Flax (Linum usitatissimum) was domesticated around 10,000 years ago. With delicate blue flowers on display from April to June, it is an important industrial plant, grown for its fibres, seeds and linseed oil.
A versatile textile
Linen is woven into the fabric of human societies: from its cultivation by Egyptians 5,000 years ago to wrap mummies, to its industrialisation in Europe from the 16th century for making textiles for clothing, to innovations in contemporary France for technical applications such as lightweight car components.
By studying old and modern linen textiles, we can map how and why its processing, properties and uses evolved over time and between cultures, helping to achieve better quality and sustainability today.
Flax fibre is produced from the skin of the plant’s stems in a labour-intensive process of stripping, controlled rotting, drying and combing.
Shaping a sustainable future
Flax has an excellent material profile: much stiffer and stronger by weight than steel, and incredible sound and vibration absorption in comparison to glass fibres – and it absorbs carbon dioxide during its growth.

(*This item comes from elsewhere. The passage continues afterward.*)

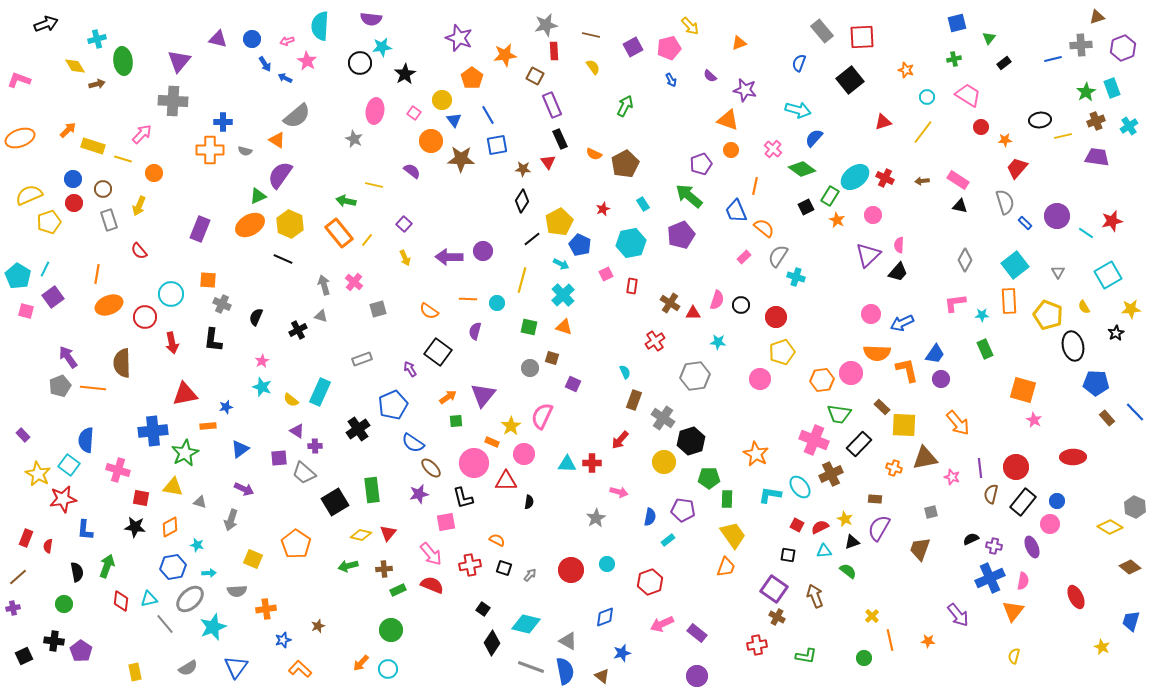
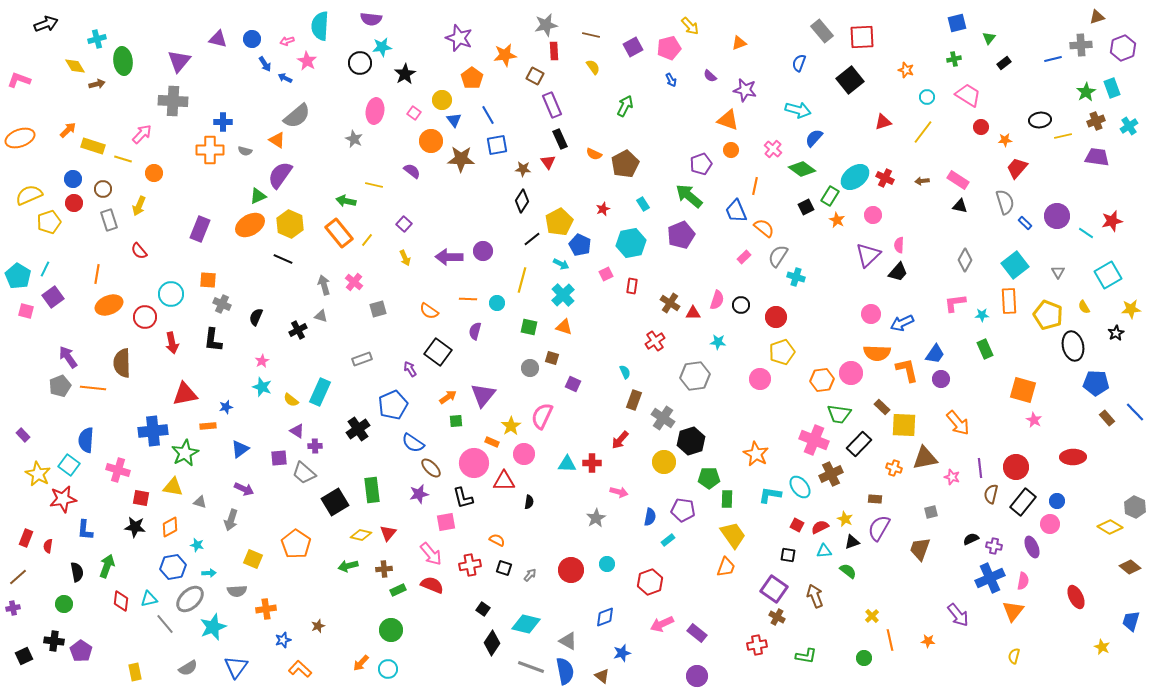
red triangle at (506, 481): moved 2 px left
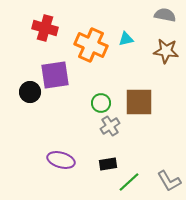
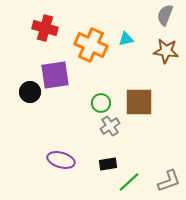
gray semicircle: rotated 80 degrees counterclockwise
gray L-shape: rotated 80 degrees counterclockwise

Through designing, making and testing, we explore how these natural fibres can replace synthetic materials for the manufacture of simple products such as plant pots, or high-performance engineering components such as wind turbine blades.
Darshil Shah (Department of Architecture)
Darshil’s research at the Centre for Natural Material Innovation aims to replace man-made materials such as concrete, metals and plastics with engineered timber, bamboo and natural fibres. He works with scientists, designers and engineers to understand the relationships between materials, society, technology, history and nature.